Quando il documento viene aperto e le macro sono abilitate, ecco che ha inizio la catena di infezione della nuova variante di Zloader:

  1. il documento Word, scarica e apre un documento Microsoft Excel protetto da password. Il documento Word contiene un modulo utente con delle caselle combinate in cui è archiviato tutto il necessario per connettersi al documento Excel remoto (oggetto Excel, URL e password i5x0wbqe81s);
  2. Dopo aver scaricato il file .XLS, il documento di Word Visual Basic, Applications Edition (VBA) legge il contenuto delle celle del file Excel appena scaricato;
  3. Word VBA scrive nel VBA XLS del file scaricato una nuova macro, ricostruendo le relative funzioni dalle stringhe parziali prelevate nel passo precedente e contenute nelle relative celle. Una volta scritta la nuova macro, il documento Word imposta il criterio nel registro (HKEY_CURRENT_USERSoftwareMicrosoftOffice12.0ExcelSecurityAccessVBOM) su Disabilita avviso macro di Excel e richiama dinamicamente la funzione macro dannosa dal file Excel senza generare alcun avviso di Microsoft Office;
  4. la macro Excel (tramite la chiamata di funzione Auto_Open3() scarica il payload Zloader da hxxp:// heavenlm[.]com/22.php?5PH8Z con estensione .cpl e, dopo averlo salvato nella cartella %temp% lo esegue utilizzando la seguente riga di comando Windows: rundll32.exe shell32.dll,Control_RunDLL “<percorso dll scaricato>. La sequenza rundll32.exe,shell32.dll,Control_RunDLL consente di richiamare il pannello di controllo (control.exe) passando come parametro il percorso della DLL che verrò eseguita.

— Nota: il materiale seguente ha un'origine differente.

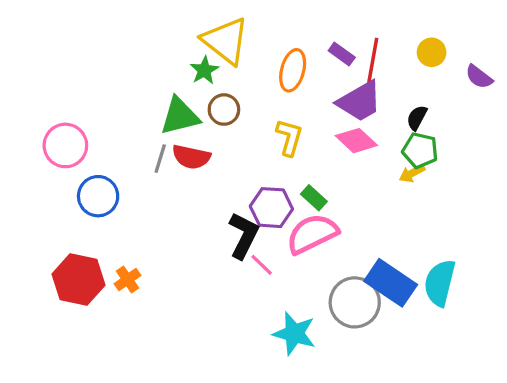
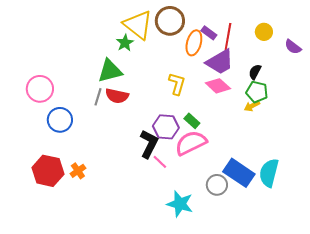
orange ellipse: (293, 70) -> (194, 43), moved
brown circle: (224, 110) -> (170, 21), moved, size x1.5
gray circle: (355, 302) -> (217, 185), size x0.7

Il vero “volto” del file Excel

Come evidenziato dal team di ricerca di McAfee Labs, il foglio di lavoro del file Excel protetto da password e ospitato su di un server esterno (hxxp://heavenlygem[.]com/11.php) presenta delle celle che memorizzano, in modo apparentemente casuale, dei blocchi di stringhe che, adeguatamente concatenate dall’algoritmo malevolo, formeranno la macro VBA nella fase successiva.

Zloader: prevenzione e accorgimenti

Alla luce di quest’ultima scoperta, per proteggersi da un’eventuale infezione da macro malware, durante l’apertura di un file (con estensione .doc, .docx, .xls, .xlsx), risulta fondamentale non solo non confermare mai le eventuali richieste di disattivazione delle protezioni, ma prestare attenzione anche ai falsi avvisi di abilitazione di qualsiasi genere indipendentemente dal fatto che si conosca o meno la fonte e il mittente.

Affinché si possano identificare precocemente e in modo corretto i vettori di propagazione principali quali e-mail di phishing e malspam inviate anche tramite PEC, risulta utile combinare opportunamente una serie di accorgimenti pratici con le misure di difesa garantite dagli strumenti antispam e antivirus che possono ridurre il numero di e-mail sospette che raggiungono la propria casella di posta, ricevere alert ma che non sempre possono correggere una infezione:

  • prestare attenzione ai documenti allegati che offrono anteprime con testi e immagini che accrescono la curiosità nel voler conoscere il contenuto del documento stesso;
  • controllare in MS Word/Excel che l’impostazione “Disabilita tutte le macro con notifica” sia sempre quella predefinita;
  • prestare attenzione allo spoofing, diffidando di e-mail da mittenti anche noti e/o contenenti qualsiasi tipo di richieste. Tramite queste tecniche, infatti, è possibile falsificare non solo indirizzi e-mail ma anche account di social network e applicazioni di messaggistica istantanea.